Professor Gavin Salam

BA, PhD, FRS
Senior Research Fellow since 2018

My research centres on Quantum Chromodynamics (QCD, the theory of quarks and gluons) and how to use it in order to advance our understanding of the fundamental particles and interactions of the universe.

My work is mostly directed towards high-energy particle colliders, notably the Large Hadron Collider at CERN, with applications in studies of the Higgs boson, searches for new particles, precision measurements of fundamental constants and studies of heavy-ion collisions.

Professor Santanu Das

PhD
Senior Research Fellow since 2019

I work on early twentieth-century literature and culture, and am especially interested in the relationship between experience, writing and emotion in times of conflict. My first book examined the role of the senses, particularly touch, in First World War experience and literature, while my recent work has focussed on the colonial dimensions of war culture and memory through an expanded notion of the 'archive' - artefacts, photographs, paintings, rumours, folksongs and sound-recordings, as well as testimonial, political and literary writings. Having just completed a monograph on India and First World War culture, I am about to begin work on two projects: the Oxford Book of Colonial Writings of the First World War and a monograph on the experience and imaginings of sea-voyages in a global context, from Victorian times to now.

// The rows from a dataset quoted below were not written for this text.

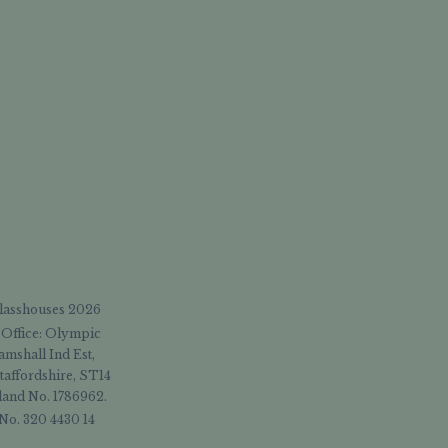
Glasshouses 2026
 Office: Olympic
amshall Ind Est,
taffordshire, ST14
and No. 1786962.
No. 320 4430 14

Professor Lucia Prauscello

MA, PhD
Senior Research Fellow since 2018

Dr Fitzroy Morrissey

MA, MPhil, DPhil
Quondam Fellow since 2023

Dr David Addison

BA (Hons), MSc, DPhil
Fifty Pound Fellow from 2025

My research focusses on the social and cultural history of religion, particularly Christianity, in late antiquity and the early Middle Ages. 

I am presently engaged in a comparative project on the Atlantic regions of western Europe, drawing on case studies from Portugal, Galicia, and the Basque Country, through Aquitaine and Brittany, to Ireland and western Britain. This project has two main aims: firstly, to investigate the role played by monastic and ascetic structures in the institutionalisation of Christianity in these different regions; secondly, to trace the role that connectivity along the Atlantic seaboard played in cultural transmission (particularly of monastic texts) between the eastern Mediterranean and northern Europe. As part of this project, I have a strong interest in comparative historiography - that is, in understanding the ways in which different regional and national scholarly traditions have inflected our understanding of the past.

Prior to this, I worked chiefly on the Iberian Peninsula in the Suevic and Visigothic periods. My forthcoming monograph will illuminate the importance of ethical discourse in the assertion and contestation of religious power in late antique Iberia, and challenge institutionally focussed accounts of Christian history. Other publications arising from this research have addressed martyr cult, lay religion, and the history of Visigothic manuscripts.

Professor Stathis Kalyvas

Gladstone Professor of Government
BA, MA, PhD, FBA
University Academic Fellow since 2018

Dr Srikanth Toppaladoddi

BE, MS, MPhil, PhD
Quondam Fellow since 2022

Matthew Mandelkern

BA, PhD
Quondam Fellow since 2020

I work in philosophy of language and neighboring fields. For more information and publications, please visit https://mandelkern.hosting.nyu.edu/.

Dr Lisa Lodwick

BA, MSt, DPhil, FSA
Post-Doctoral Research Fellow from 2017 to 2022
21 July 1988 - 3 November 2022

Dr Ross Anderson

Associate Professor of Natural History, University of Oxford
AB, MPhil, PhD
Fifty-Pound Fellow since 2023

The emergence and diversification of complex life is the most fundamental biological transition in the history of the Earth. My lab uses exceptional fossils to chart the evolution of eukaryotes (those organisms with membrane-bounded organelles), multicellularity, cellular differentiation, and animals, through the Proterozoic Eon (2.5-0.5 billion years ago). Understanding how changing fossil diversity correlates to environmental changes—and the Proterozoic Eon sees some of the largest in Earth history—is vital to determining evolutionary drivers.

Not only do we seek new fossils that provide this important palaeobiological information, we critically interrogate the nature of the fossil record. Before the terminal Proterozoic advent of biomineralisation, fossilisation is confined to poorly understood and unusual circumstances that preserve organic remains. My lab uses novel analytical techniques on fossiliferous strata to understand the conditions conducive to preservation, with a specific focus on microbe-mineral interactions. Such research is crucial to our ability to robustly interpret the temporal and ecological range of fossil organisms. It can also provide new insights into their original chemistry and biology.